Example 3: Challenging educational opportunities for children with autism in France
Project Type: Litigation
Autism-Europe is a European umbrella organisation whose main objective is to advance the rights of persons with autism and their families and to help them improve their quality of life. They cooperate with various other civil society organizations, such as the European Disability Forum (EDF) and the Platform of European Social NGOs to influence European decision-makers.
At the time this action was filed, France was failing to provide education to people with autism due to (1) the lack of inclusion of people with autism in mainstream education on the one hand and (2) the dramatic shortage of specialised educational services on the other hand.
When Autism-Europe lodged the complaint, only 10% of children and adults requiring specialized education were enrolled in a special school. The other 90% were not receiving any education.
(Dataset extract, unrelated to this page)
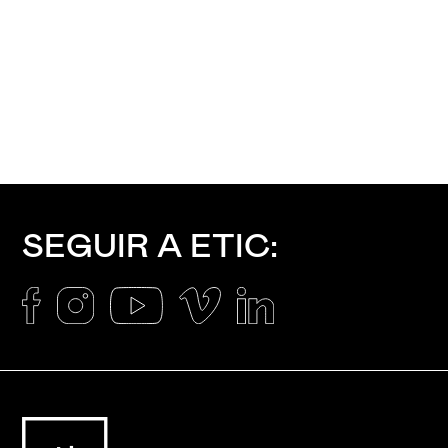
SEGUIR A ETIC:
In addition, only 5% of the children with autism who could have been mainstreamed were individually integrated into schools.
In 2002, Autism Europe submitted a collective complaint to the European Committee of Social Rights on the ground of Articles 15, 17 and E of the European Social Charter, dealing with insufficient educational provision for persons with autism in France. In 2003 the European Committee rendered its decision.
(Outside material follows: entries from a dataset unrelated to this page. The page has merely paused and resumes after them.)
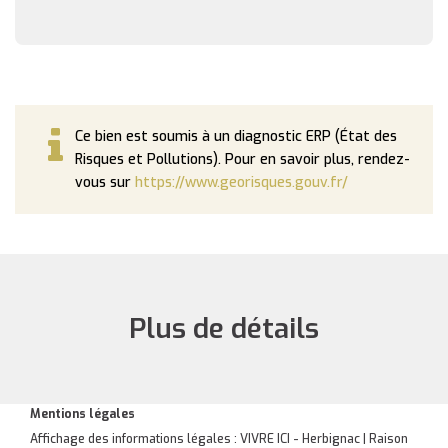
Ce bien est soumis à un diagnostic ERP (État des
Risques et Pollutions). Pour en savoir plus, rendez-
vous sur
https://www.georisques.gouv.fr/
Plus de détails
Mentions légales
Affichage des informations légales : VIVRE ICI - Herbignac | Raison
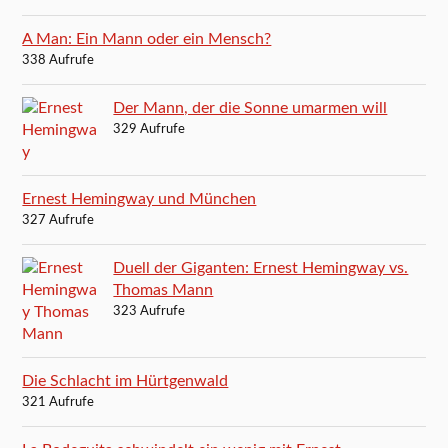
A Man: Ein Mann oder ein Mensch?
338 Aufrufe
Der Mann, der die Sonne umarmen will
329 Aufrufe
Ernest Hemingway und München
327 Aufrufe
Duell der Giganten: Ernest Hemingway vs.
Thomas Mann
323 Aufrufe
Die Schlacht im Hürtgenwald
321 Aufrufe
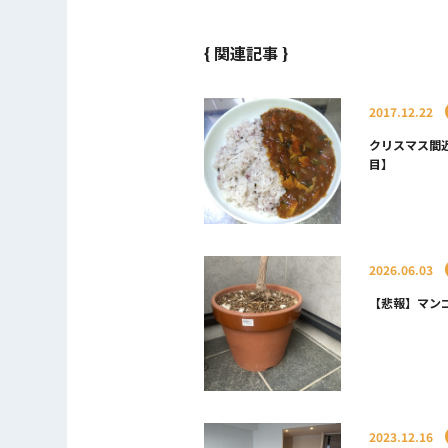
{ 関連記事 }
2017.12.22
クリスマス間近だ
目】
2026.06.03
【悲報】マン
2023.12.16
Violations of the Revised European Social Charter
Article 15 – The right of persons with disabilities to independence, social integration and participation in the life of the community.
Article 17 – The right of children and young persons to social, legal and economic protection.
Article E – Non-discrimination principle
Committee’s Application of the Charter to the Facts
“[T]he implementation of the Charter requires the State Parties to take not merely legal action but also practical action to give full effect to the rights recognised in the Charter. When the achievement of one of the rights in question is exceptionally complex and particularly expensive to resolve, a State Party must take measures that allow it to achieve the objectives of the Charter within a reasonable time, with measurable progress and to an extend consistent with the maximum use of available resources. States Parties must be particularly mindful of the impact that choices will have for groups with heightened vulnerabilities as well as for others [sic] persons affected including, especially their families on whom falls the heaviest burden in the event of institutional shortcomings”
Arguments & Holding
According to Autism Europe, France failed to satisfactorily apply its obligations under the Revised European Social Charter with regard to the right to education of children and adults with autism. In this respect, Autism-Europe argued that France did not provide sufficient education opportunities, facilities and services of an adequate standard or quality to children and adults with autism. Additionally, Autism-Europe claimed that France discriminated against children and adults with autism because France did not manage to ensure that they enjoyed the right to education in the same way that all other children and adults did. This lack of action by the French government also resulted in discrimination because children and adults with autism did not enjoy the same level of education as other people.
The European Committee of Social Rights concluded that the situation in France constituted a violation of Articles 15§1 and 17§1, and of Article E of the revised European Social Charter because:
- the proportion of children with autism being educated in either general or specialist schools in France is much lower than in the case of other children, whether or not disabled, and
- there is a chronic shortage of care and support facilities for autistic adults.
Commentary & Analysis
Even though the decision referred specifically to the case of people with autism, its scope goes well beyond this group by reasserting the right to education for all people with disabilities, regardless of the severity of the disability. While people with autism are unfortunately the hardest hit because of the glaring lack of educational services tailored for their needs, they unfortunately are not the only ones to suffer because of France’s indigence in this regard.
Autism Europe’s complaint is the first collective action to defend the rights of people with disabilities in Europe. Its importance in this respect was highlighted by the Council of Europe. This action culminated in a decision that was adopted in 2003, which was the European Year of People with Disabilities. It took its place in the movement to improve the fundamental rights of people with disabilities, especially of those in need of a high level of support, throughout Europe.
The lack of education could also be challenged by the UN Convention on the Rights of Persons with Disabilities, since States Parties recognize the right of persons with disabilities to education and to effective individualized support.